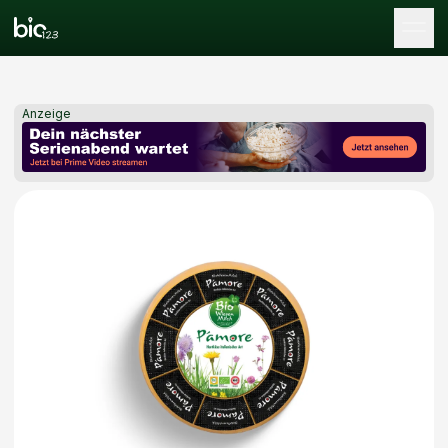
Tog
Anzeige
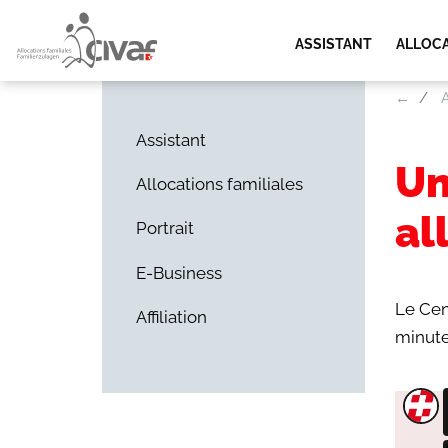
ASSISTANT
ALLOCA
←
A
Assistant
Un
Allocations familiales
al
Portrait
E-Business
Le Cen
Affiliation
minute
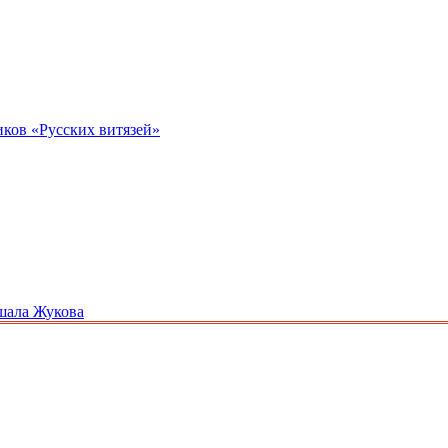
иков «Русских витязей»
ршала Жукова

-.-.-

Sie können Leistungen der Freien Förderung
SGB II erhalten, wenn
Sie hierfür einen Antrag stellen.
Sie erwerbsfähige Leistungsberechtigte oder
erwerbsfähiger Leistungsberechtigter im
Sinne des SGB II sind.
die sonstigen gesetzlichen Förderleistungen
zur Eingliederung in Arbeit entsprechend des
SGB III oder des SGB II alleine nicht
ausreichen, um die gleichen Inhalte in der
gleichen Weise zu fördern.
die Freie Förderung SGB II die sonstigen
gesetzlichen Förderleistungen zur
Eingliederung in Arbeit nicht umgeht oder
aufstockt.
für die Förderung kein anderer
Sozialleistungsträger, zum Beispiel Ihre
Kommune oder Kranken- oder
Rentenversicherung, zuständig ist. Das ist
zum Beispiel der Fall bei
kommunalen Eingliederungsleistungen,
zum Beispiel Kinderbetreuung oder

-.-.-

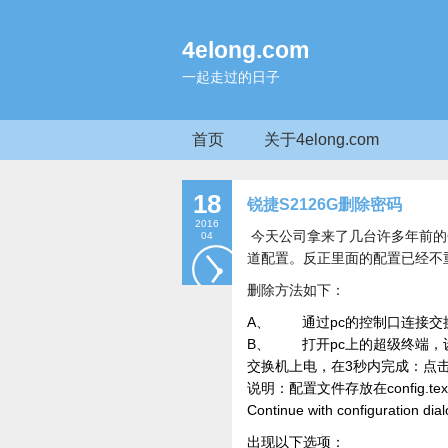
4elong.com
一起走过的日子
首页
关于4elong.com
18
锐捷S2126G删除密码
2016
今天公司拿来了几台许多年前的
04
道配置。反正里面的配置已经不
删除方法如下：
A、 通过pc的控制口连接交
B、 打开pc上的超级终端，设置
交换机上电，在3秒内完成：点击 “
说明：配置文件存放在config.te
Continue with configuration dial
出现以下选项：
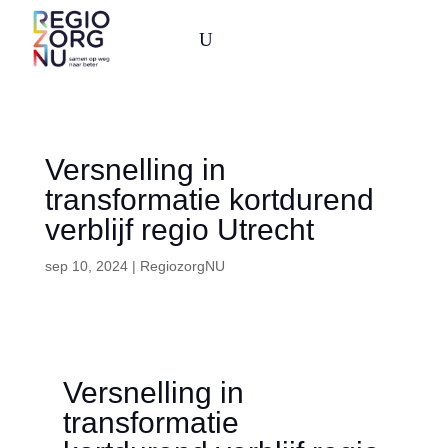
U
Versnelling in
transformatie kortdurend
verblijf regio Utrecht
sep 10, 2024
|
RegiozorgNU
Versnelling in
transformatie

-.-.-

In the data above, retype exactly and only the lines between the one holding "Sinne des SGB II sind." and the one holding "zum Beispiel Kinderbetreuung oder", inclusive.

Sinne des SGB II sind.
die sonstigen gesetzlichen Förderleistungen
zur Eingliederung in Arbeit entsprechend des
SGB III oder des SGB II alleine nicht
ausreichen, um die gleichen Inhalte in der
gleichen Weise zu fördern.
die Freie Förderung SGB II die sonstigen
gesetzlichen Förderleistungen zur
Eingliederung in Arbeit nicht umgeht oder
aufstockt.
für die Förderung kein anderer
Sozialleistungsträger, zum Beispiel Ihre
Kommune oder Kranken- oder
Rentenversicherung, zuständig ist. Das ist
zum Beispiel der Fall bei
kommunalen Eingliederungsleistungen,
zum Beispiel Kinderbetreuung oder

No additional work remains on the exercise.